I had done a SuperDuper! clone (on an external hard drive) of my MacBook Pro immediately before doing the upgrade. With the AppleCare technician pointing the way, I rebooted into Leopard from that external hard drive, launched Address Book, and deleted the Smart Group. I then copied the ~/Library » Application Support » AddressBook folder from the external hard drive (after adjusting Permissions, as needed) to the comparable location on my MacBook Pro once it was rebooted from its internal hard drive in Snow Leopard. But I wasn't out of the woods quite yet. Address Book would now launch, but it still claimed no cards existed. (There were, however, the proper 5,000+ cards in the Metadata folder within that AddressBook folder.)
While having deleted the Smart Group within Address Book application under Leopard before copying that AddressBook folder was expected to have deleted all remnants of that group, the technician wondered whether that was, indeed, the case.

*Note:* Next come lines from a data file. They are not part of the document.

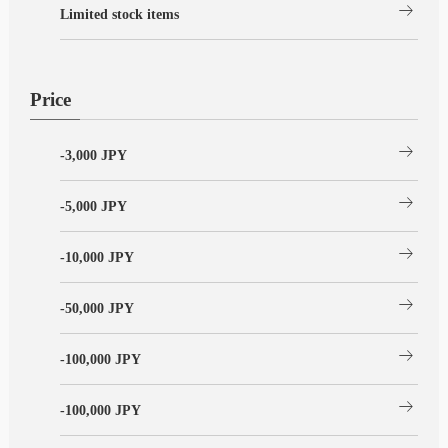
arrow_right_alt
Limited stock items
Price
arrow_right_alt
-3,000 JPY
arrow_right_alt
-5,000 JPY
arrow_right_alt
-10,000 JPY
arrow_right_alt
-50,000 JPY
arrow_right_alt
-100,000 JPY
arrow_right_alt
-100,000 JPY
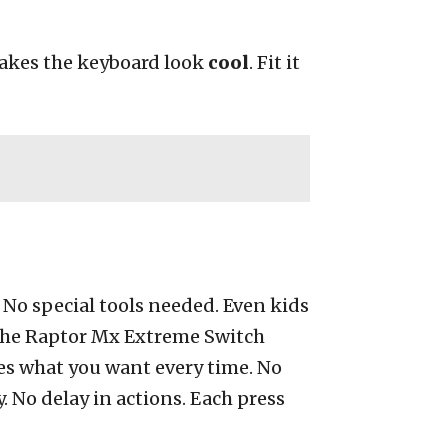
makes the keyboard look
cool
. Fit it
. No special tools needed. Even kids
g the Raptor Mx Extreme Switch
does what you want every time. No
. No delay in actions. Each press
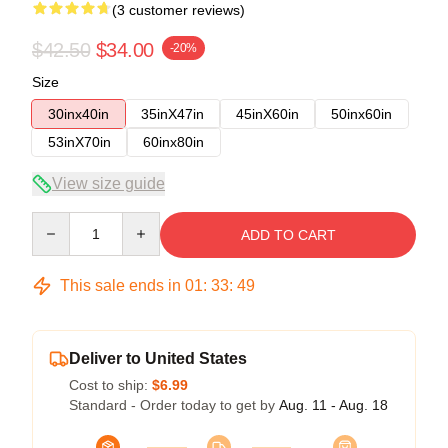
(3 customer reviews)
$42.50
$34.00
-20%
Size
30inx40in
35inX47in
45inX60in
50inx60in
53inX70in
60inx80in
View size guide
Quantity
ADD TO CART
This sale ends in
01
:
33
:
48
Deliver to United States
Cost to ship:
$6.99
Standard - Order today to get by
Aug. 11 - Aug. 18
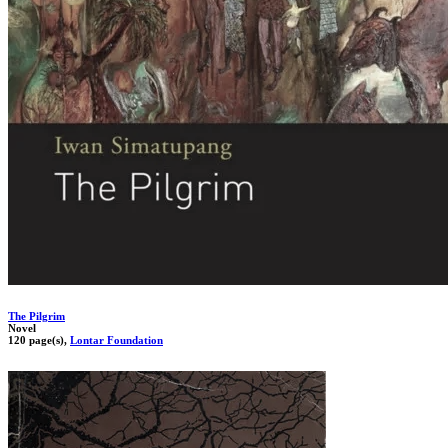
The Pilgrim
Novel
120 page(s),
Lontar Foundation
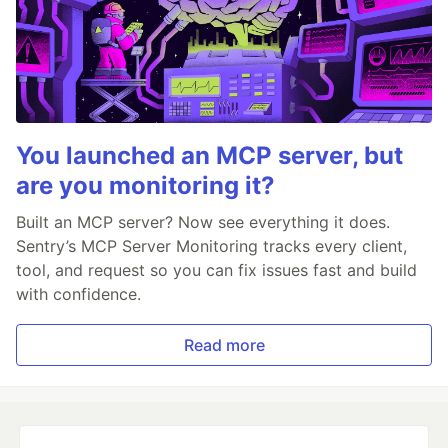
You launched an MCP server, but
are you monitoring it?
Built an MCP server? Now see everything it does.
Sentry’s MCP Server Monitoring tracks every client,
tool, and request so you can fix issues fast and build
with confidence.
Read more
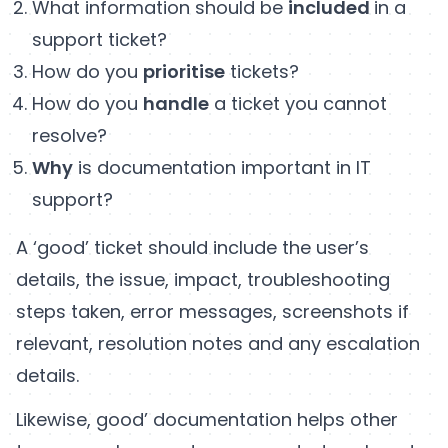
What information should be
included
in a
support ticket?
How do you
prioritise
tickets?
How do you
handle
a ticket you cannot
resolve?
Why
is documentation important in IT
support?
A ‘good’ ticket should include the user’s
details, the issue, impact, troubleshooting
steps taken, error messages, screenshots if
relevant, resolution notes and any escalation
details.
Likewise, good’ documentation helps other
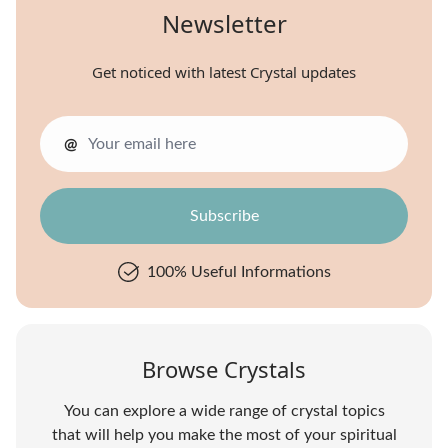
Newsletter
Get noticed with latest Crystal updates
@
100% Useful Informations
Browse Crystals
You can explore a wide range of crystal topics
that will help you make the most of your spiritual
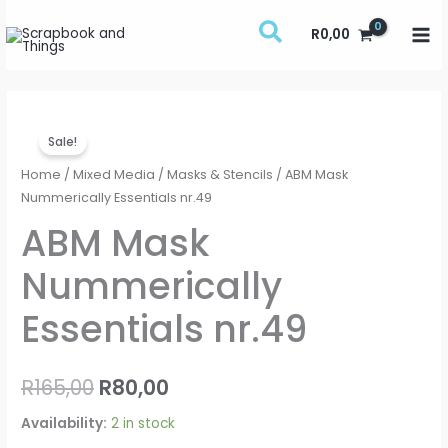
Skip
R
0,00
to
content
ABM
Original
Current
Sale!
Mask
price
price
Nummerically
Home
/
Mixed Media
/
Masks & Stencils
/ ABM Mask
Essentials
Nummerically Essentials nr.49
was:
is:
nr.49
ABM Mask
R165,00.
R80,00.
quantity
Nummerically
Essentials nr.49
R
165,00
R
80,00
Availability:
2 in stock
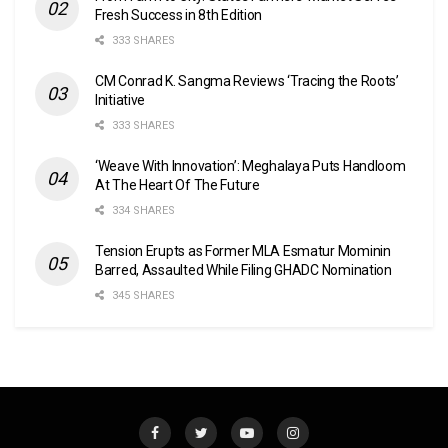
Fresh Success in 8th Edition
333 SHARES
CM Conrad K. Sangma Reviews ‘Tracing the Roots’
Initiative
333 SHARES
‘Weave With Innovation’: Meghalaya Puts Handloom
At The Heart Of The Future
334 SHARES
Tension Erupts as Former MLA Esmatur Mominin
Barred, Assaulted While Filing GHADC Nomination
345 SHARES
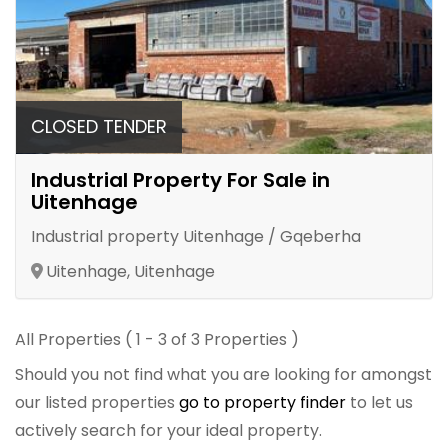
CLOSED TENDER
Industrial Property For Sale in
Uitenhage
Industrial property Uitenhage / Gqeberha
Uitenhage, Uitenhage
All Properties ( 1 - 3 of 3 Properties )
Should you not find what you are looking for amongst
our listed properties
go to property finder
to let us
actively search for your ideal property.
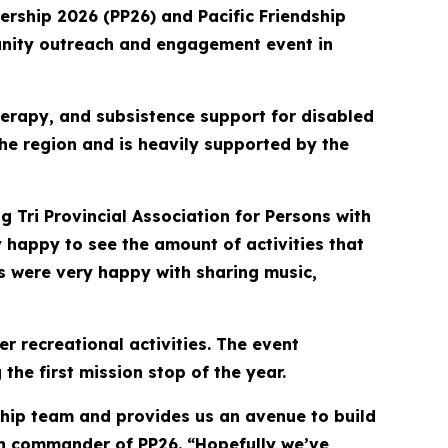
ership 2026 (PP26) and Pacific Friendship
mmunity outreach and engagement event in
therapy, and subsistence support for disabled
 the region and is heavily supported by the
g Tri Provincial Association for Persons with
y happy to see the amount of activities that
es were very happy with sharing music,
r recreational activities. The event
he first mission stop of the year.
ship team and provides us an avenue to build
on commander of PP26. “Hopefully we’ve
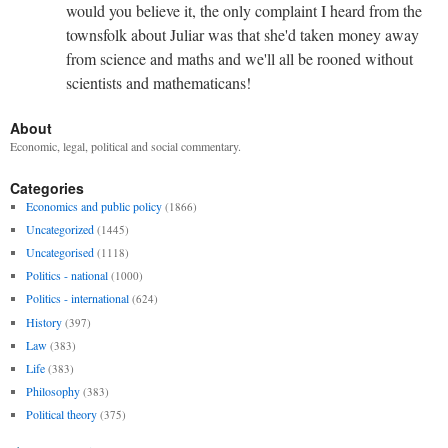
would you believe it, the only complaint I heard from the
townsfolk about Juliar was that she'd taken money away
from science and maths and we'll all be rooned without
scientists and mathematicans!
About
Economic, legal, political and social commentary.
Categories
Economics and public policy
(1866)
Uncategorized
(1445)
Uncategorised
(1118)
Politics - national
(1000)
Politics - international
(624)
History
(397)
Law
(383)
Life
(383)
Philosophy
(383)
Political theory
(375)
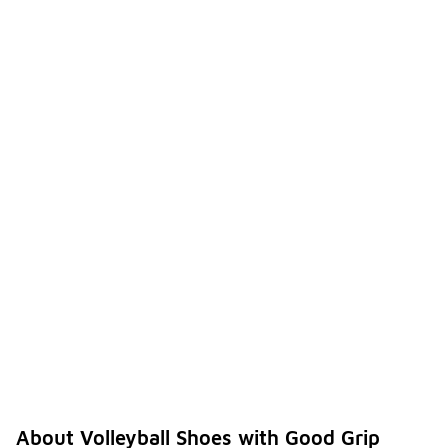
About Volleyball Shoes with Good Grip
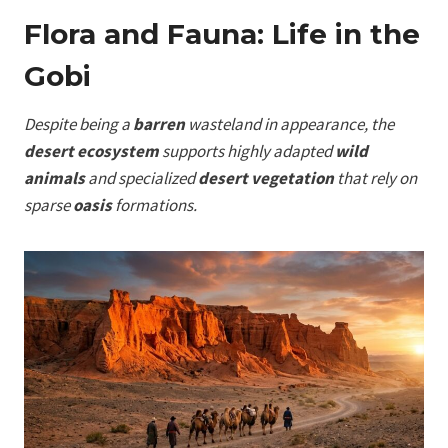
Flora and Fauna: Life in the
Gobi
Despite being a
barren
wasteland in appearance, the
desert ecosystem
supports highly adapted
wild
animals
and specialized
desert vegetation
that rely on
sparse
oasis
formations.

He then had me search that Metadata folder within that AddressBook folder for any Smart Group file by typing "smart" in the search oval as that file's long cryptic name, would include "smart"--and such a file was found. (In my case, it ended with ABSmartGroup.abcdg.) I deleted that file, restarted the computer, and Address Book was fine. And as noted above, when I then tried Mail, it, too, was fine.
Along the way of trying other things that didn't work (e.g., transferring an Address Book Archive made under Leopard and importing it under Snow Leopard; doing Export Group vCards under Leopard and importing them under Snow Leopard), we found importing Group vCards under Snow Leopard doesn't preserve the Group identification and while, then, hoping to use Snow Leopard's Address Book's "Last Import" Group to identify the last import, we found that Group doesn't properly report just the last import. (The AppleCare technician is reporting those issues within Apple.)